▶ _PROMPT_: Return all the entries exactly. No pictures.

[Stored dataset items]
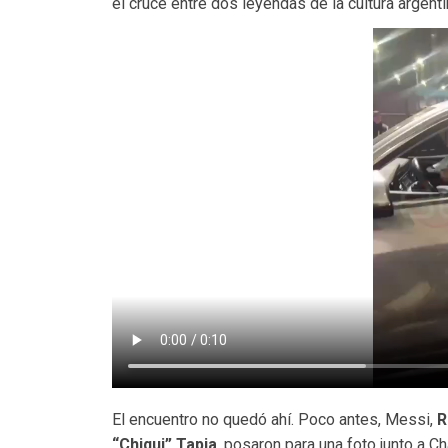
el cruce entre dos leyendas de la cultura argentin
El encuentro no quedó ahí. Poco antes, Messi,
R
“Chiqui” Tapia
, posaron para una foto junto a C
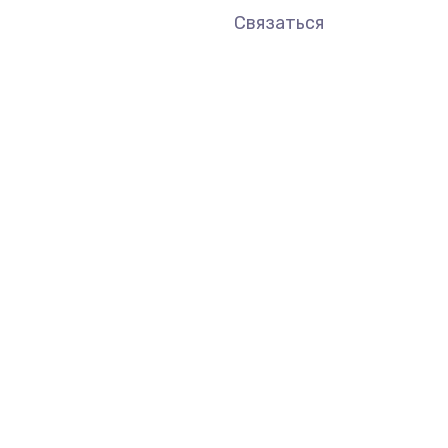
Связаться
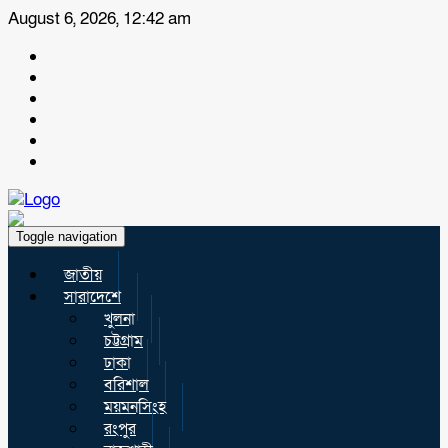
August 6, 2026, 12:42 am
Toggle navigation
জাতীয়
সারাদেশে
খুলনা
চট্টগ্রাম
ঢাকা
বরিশাল
ময়মনসিংহ
রংপুর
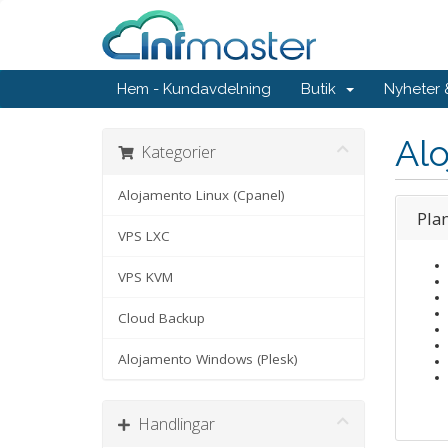
Hem - Kundavdelning
Butik
Nyheter
Alo
Kategorier
Alojamento Linux (Cpanel)
Plan
VPS LXC
VPS KVM
Cloud Backup
Alojamento Windows (Plesk)
Handlingar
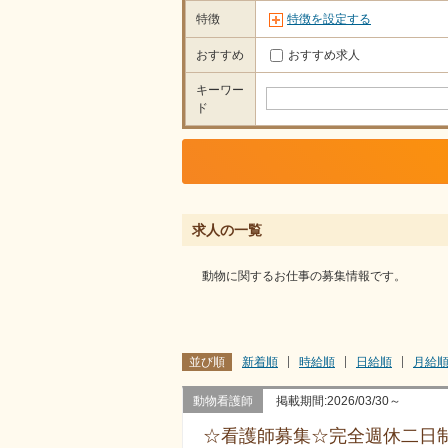
特徴
特徴を設定する
おすすめ
おすすめ求人
キーワー
ド
求人の一覧
動物に関するお仕事の募集情報です。
並び順
新着順
時給順
日給順
月給
動物看護師
掲載期間:2026/03/30～
☆看護師募集☆完全週休二日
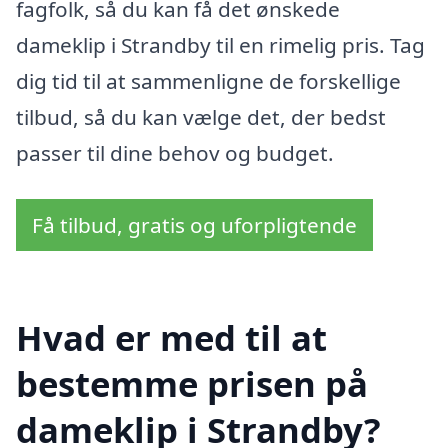
fagfolk, så du kan få det ønskede
dameklip i Strandby til en rimelig pris. Tag
dig tid til at sammenligne de forskellige
tilbud, så du kan vælge det, der bedst
passer til dine behov og budget.
Få tilbud, gratis og uforpligtende
Hvad er med til at
bestemme prisen på
dameklip i Strandby?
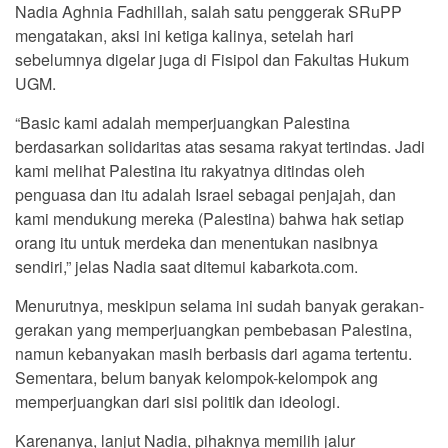
Nadia Aghnia Fadhillah, salah satu penggerak SRuPP
mengatakan, aksi ini ketiga kalinya, setelah hari
sebelumnya digelar juga di Fisipol dan Fakultas Hukum
UGM.
“Basic kami adalah memperjuangkan Palestina
berdasarkan solidaritas atas sesama rakyat tertindas. Jadi
kami melihat Palestina itu rakyatnya ditindas oleh
penguasa dan itu adalah Israel sebagai penjajah, dan
kami mendukung mereka (Palestina) bahwa hak setiap
orang itu untuk merdeka dan menentukan nasibnya
sendiri,” jelas Nadia saat ditemui kabarkota.com.
Menurutnya, meskipun selama ini sudah banyak gerakan-
gerakan yang memperjuangkan pembebasan Palestina,
namun kebanyakan masih berbasis dari agama tertentu.
Sementara, belum banyak kelompok-kelompok ang
memperjuangkan dari sisi politik dan ideologi.
Karenanya, lanjut Nadia, pihaknya memilih jalur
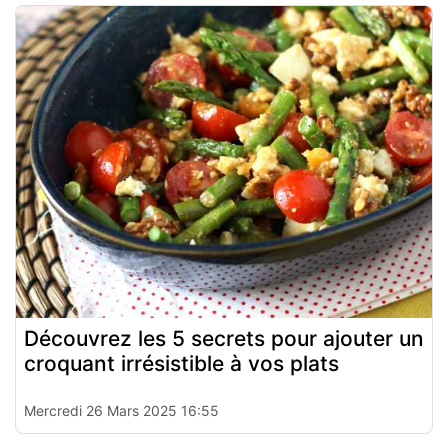
Découvrez les 5 secrets pour ajouter un
croquant irrésistible à vos plats
Mercredi 26 Mars 2025 16:55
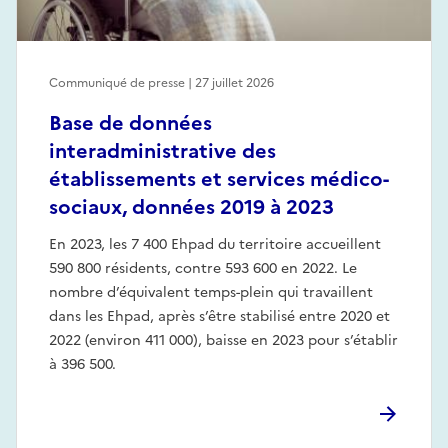
Communiqué de presse | 27 juillet 2026
Base de données
interadministrative des
établissements et services médico-
sociaux, données 2019 à 2023
En 2023, les 7 400 Ehpad du territoire accueillent
590 800 résidents, contre 593 600 en 2022. Le
nombre d’équivalent temps-plein qui travaillent
dans les Ehpad, après s’être stabilisé entre 2020 et
2022 (environ 411 000), baisse en 2023 pour s’établir
à 396 500.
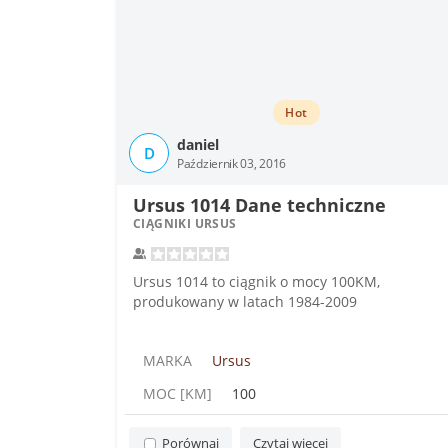
Hot
daniel
D
Październik 03, 2016
Ursus 1014 Dane techniczne
CIĄGNIKI URSUS
Ursus 1014 to ciągnik o mocy 100KM,
produkowany w latach 1984-2009
MARKA
Ursus
MOC [KM]
100
Porównaj
Czytaj więcej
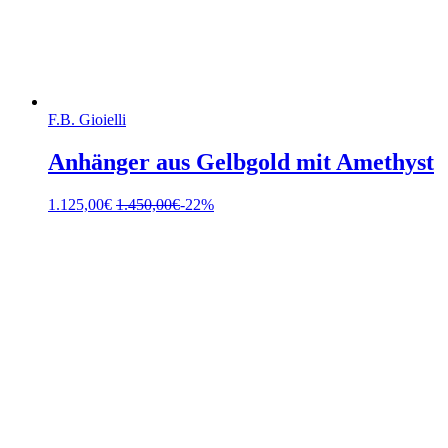
F.B. Gioielli
Anhänger aus Gelbgold mit Amethyst
1.125,00
€
1.450,00
€
-22%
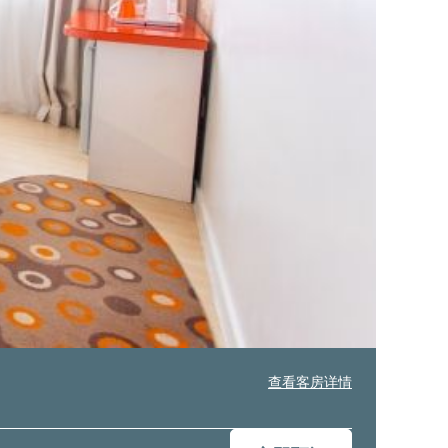
查看客房详情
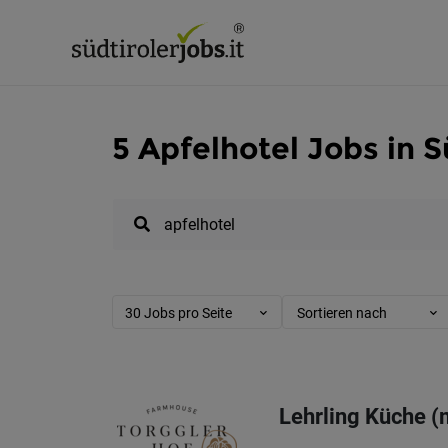
5 Apfelhotel Jobs in S
30 Jobs pro Seite
Sortieren nach
Lehrling Küche (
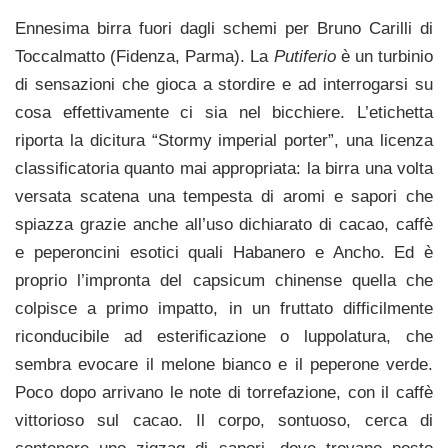
Ennesima birra fuori dagli schemi per Bruno Carilli di
Toccalmatto (Fidenza, Parma). La
Putiferio
è un turbinio
di sensazioni che gioca a stordire e ad interrogarsi su
cosa effettivamente ci sia nel bicchiere. L’etichetta
riporta la dicitura “Stormy imperial porter”, una licenza
classificatoria quanto mai appropriata: la birra una volta
versata scatena una tempesta di aromi e sapori che
spiazza grazie anche all’uso dichiarato di cacao, caffè
e peperoncini esotici quali Habanero e Ancho. Ed è
proprio l’impronta del capsicum chinense quella che
colpisce a primo impatto, in un fruttato difficilmente
riconducibile ad esterificazione o luppolatura, che
sembra evocare il melone bianco e il peperone verde.
Poco dopo arrivano le note di torrefazione, con il caffè
vittorioso sul cacao. Il corpo, sontuoso, cerca di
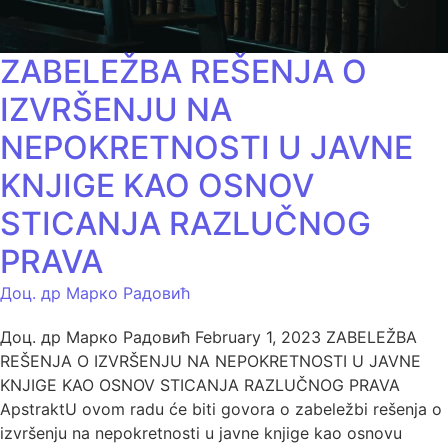
ZABELEŽBA REŠENJA O
IZVRŠENJU NA
NEPOKRETNOSTI U JAVNE
KNJIGE KAO OSNOV
STICANJA RAZLUČNOG
PRAVA
Доц. др Марко Радовић
Доц. др Марко Радовић February 1, 2023 ZABELEŽBA
REŠENJA O IZVRŠENJU NA NEPOKRETNOSTI U JAVNE
KNJIGE KAO OSNOV STICANJA RAZLUČNOG PRAVA
ApstraktU ovom radu će biti govora o zabeležbi rešenja o
izvršenju na nepokretnosti u javne knjige kao osnovu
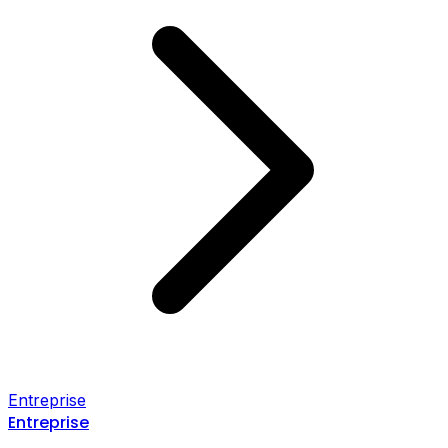
Entreprise
Entreprise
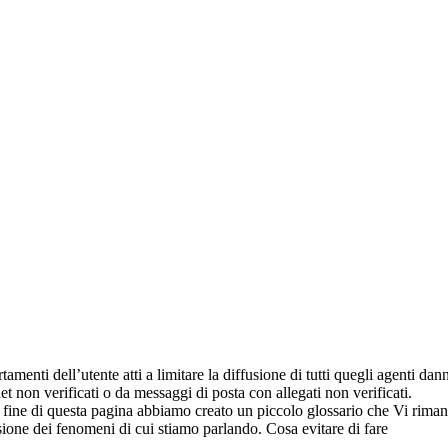
enti dell’utente atti a limitare la diffusione di tutti quegli agenti da
t non verificati o da messaggi di posta con allegati non verificati.
fine di questa pagina abbiamo creato un piccolo glossario che Vi rimand
nsione dei fenomeni di cui stiamo parlando. Cosa evitare di fare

▶ _ANSWER FOR THE TASK_:
el cruce entre dos leyendas de la cultura argentin
El encuentro no quedó ahí. Poco antes, Messi,
R
“Chiqui” Tapia
, posaron para una foto junto a C
Связаться
August 6, 2026, 12:42 am
Toggle navigation
জাতীয়
সারাদেশে
খুলনা
চট্টগ্রাম
ঢাকা
বরিশাল
ময়মনসিংহ
রংপুর
Hem - Kundavdelning
Butik
Nyheter
Alo
Kategorier
Alojamento Linux (Cpanel)
Plan
VPS LXC
VPS KVM
Cloud Backup
Alojamento Windows (Plesk)
Handlingar
特徴
特徴を設定する
おすすめ
おすすめ求人
キーワー
ド
求人の一覧
動物に関するお仕事の募集情報です。
並び順
新着順
時給順
日給順
月給
動物看護師
掲載期間:2026/03/30～
☆看護師募集☆完全週休二日
fagfolk, så du kan få det ønskede
dameklip i Strandby til en rimelig pris. Tag
dig tid til at sammenligne de forskellige
tilbud, så du kan vælge det, der bedst
passer til dine behov og budget.
Få tilbud, gratis og uforpligtende
Hvad er med til at
bestemme prisen på
dameklip i Strandby?
Nadia Aghnia Fadhillah, salah satu penggerak SRuPP
mengatakan, aksi ini ketiga kalinya, setelah hari
sebelumnya digelar juga di Fisipol dan Fakultas Hukum
UGM.
“Basic kami adalah memperjuangkan Palestina
berdasarkan solidaritas atas sesama rakyat tertindas. Jadi
kami melihat Palestina itu rakyatnya ditindas oleh
penguasa dan itu adalah Israel sebagai penjajah, dan
kami mendukung mereka (Palestina) bahwa hak setiap
orang itu untuk merdeka dan menentukan nasibnya
sendiri,” jelas Nadia saat ditemui kabarkota.com.
Menurutnya, meskipun selama ini sudah banyak gerakan-
gerakan yang memperjuangkan pembebasan Palestina,
namun kebanyakan masih berbasis dari agama tertentu.
Sementara, belum banyak kelompok-kelompok ang
memperjuangkan dari sisi politik dan ideologi.
Karenanya, lanjut Nadia, pihaknya memilih jalur
Découvrez les 5 secrets pour ajouter un
croquant irrésistible à vos plats
Mercredi 26 Mars 2025 16:55
Communiqué de presse | 27 juillet 2026
Base de données
interadministrative des
établissements et services médico-
sociaux, données 2019 à 2023
En 2023, les 7 400 Ehpad du territoire accueillent
590 800 résidents, contre 593 600 en 2022. Le
nombre d’équivalent temps-plein qui travaillent
dans les Ehpad, après s’être stabilisé entre 2020 et
2022 (environ 411 000), baisse en 2023 pour s’établir
à 396 500.
Hot
daniel
D
Październik 03, 2016
Ursus 1014 Dane techniczne
CIĄGNIKI URSUS
Ursus 1014 to ciągnik o mocy 100KM,
produkowany w latach 1984-2009
MARKA
Ursus
MOC [KM]
100
Porównaj
Czytaj więcej
F.B. Gioielli
Anhänger aus Gelbgold mit Amethyst
1.125,00
€
1.450,00
€
-22%
查看客房详情
5 Apfelhotel Jobs in S
30 Jobs pro Seite
Sortieren nach
Lehrling Küche (
Ennesima birra fuori dagli schemi per Bruno Carilli di
Toccalmatto (Fidenza, Parma). La
Putiferio
è un turbinio
di sensazioni che gioca a stordire e ad interrogarsi su
cosa effettivamente ci sia nel bicchiere. L’etichetta
riporta la dicitura “Stormy imperial porter”, una licenza
classificatoria quanto mai appropriata: la birra una volta
versata scatena una tempesta di aromi e sapori che
spiazza grazie anche all’uso dichiarato di cacao, caffè
e peperoncini esotici quali Habanero e Ancho. Ed è
proprio l’impronta del capsicum chinense quella che
colpisce a primo impatto, in un fruttato difficilmente
riconducibile ad esterificazione o luppolatura, che
sembra evocare il melone bianco e il peperone verde.
Poco dopo arrivano le note di torrefazione, con il caffè
vittorioso sul cacao. Il corpo, sontuoso, cerca di
ZABELEŽBA REŠENJA O
IZVRŠENJU NA
NEPOKRETNOSTI U JAVNE
KNJIGE KAO OSNOV
STICANJA RAZLUČNOG
PRAVA
Доц. др Марко Радовић
Доц. др Марко Радовић February 1, 2023 ZABELEŽBA
REŠENJA O IZVRŠENJU NA NEPOKRETNOSTI U JAVNE
KNJIGE KAO OSNOV STICANJA RAZLUČNOG PRAVA
ApstraktU ovom radu će biti govora o zabeležbi rešenja o
izvršenju na nepokretnosti u javne knjige kao osnovu
Entreprise
Entreprise
enti dell’utente atti a limitare la diffusione di tutti quegli agenti da
t non verificati o da messaggi di posta con allegati non verificati.
fine di questa pagina abbiamo creato un piccolo glossario che Vi rimand
nsione dei fenomeni di cui stiamo parlando. Cosa evitare di fare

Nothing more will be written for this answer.